[[ Records for this task, beginning ]]
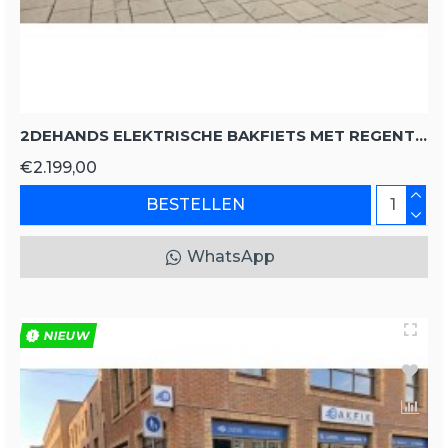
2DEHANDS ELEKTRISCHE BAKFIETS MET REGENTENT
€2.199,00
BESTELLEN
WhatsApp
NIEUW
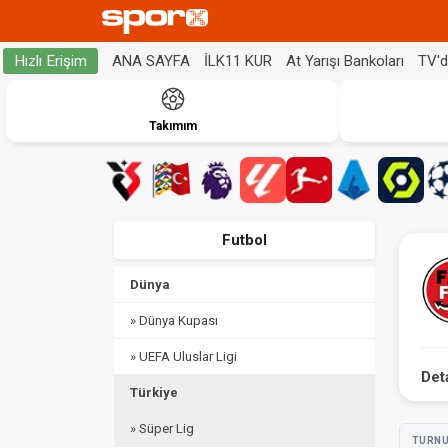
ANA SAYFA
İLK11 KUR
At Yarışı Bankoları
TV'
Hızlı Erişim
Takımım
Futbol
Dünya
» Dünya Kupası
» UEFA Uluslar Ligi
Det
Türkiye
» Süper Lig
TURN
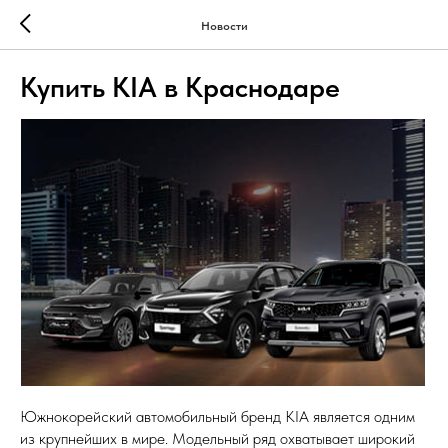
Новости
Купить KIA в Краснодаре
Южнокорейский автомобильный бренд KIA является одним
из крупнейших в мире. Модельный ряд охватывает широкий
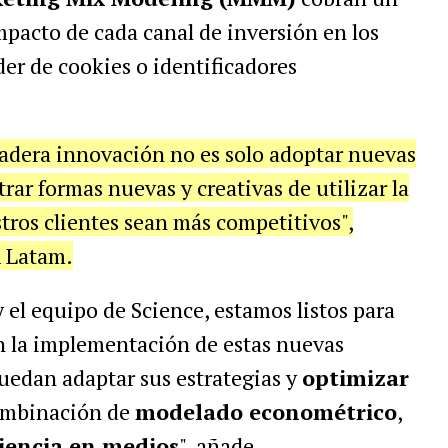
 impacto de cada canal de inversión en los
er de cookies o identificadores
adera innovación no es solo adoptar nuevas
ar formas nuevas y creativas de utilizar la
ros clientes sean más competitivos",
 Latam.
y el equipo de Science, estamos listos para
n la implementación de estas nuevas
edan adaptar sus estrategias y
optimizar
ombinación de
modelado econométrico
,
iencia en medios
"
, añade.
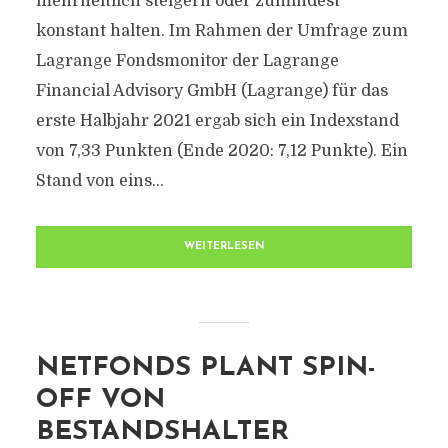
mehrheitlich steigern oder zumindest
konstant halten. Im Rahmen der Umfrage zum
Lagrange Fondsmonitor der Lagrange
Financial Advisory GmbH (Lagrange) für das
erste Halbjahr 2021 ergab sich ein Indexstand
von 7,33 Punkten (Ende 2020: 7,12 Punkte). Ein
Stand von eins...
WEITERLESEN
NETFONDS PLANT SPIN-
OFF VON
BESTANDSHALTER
[[ Records for this task, end ]]
[[ Records for this task, beginning ]]
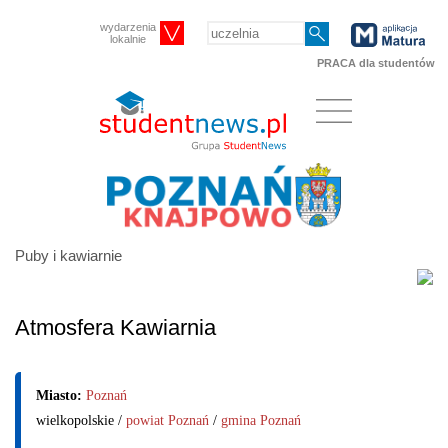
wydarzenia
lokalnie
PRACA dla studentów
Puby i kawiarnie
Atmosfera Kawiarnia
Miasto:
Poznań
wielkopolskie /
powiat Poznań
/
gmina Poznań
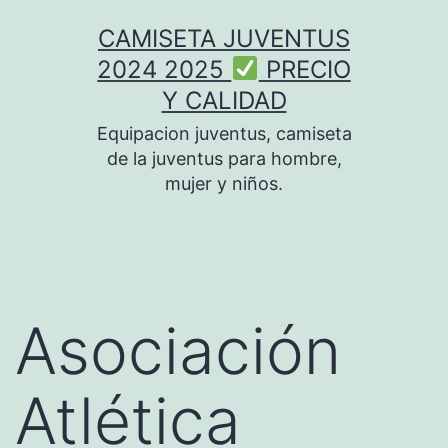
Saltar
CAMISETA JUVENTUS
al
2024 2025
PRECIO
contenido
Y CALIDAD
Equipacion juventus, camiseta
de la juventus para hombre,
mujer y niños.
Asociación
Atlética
[[ Records for this task, end ]]
Looking at the records above, count the lines with the word "nuevas" in them; reply with the number only.

[Response for this exercise]:
3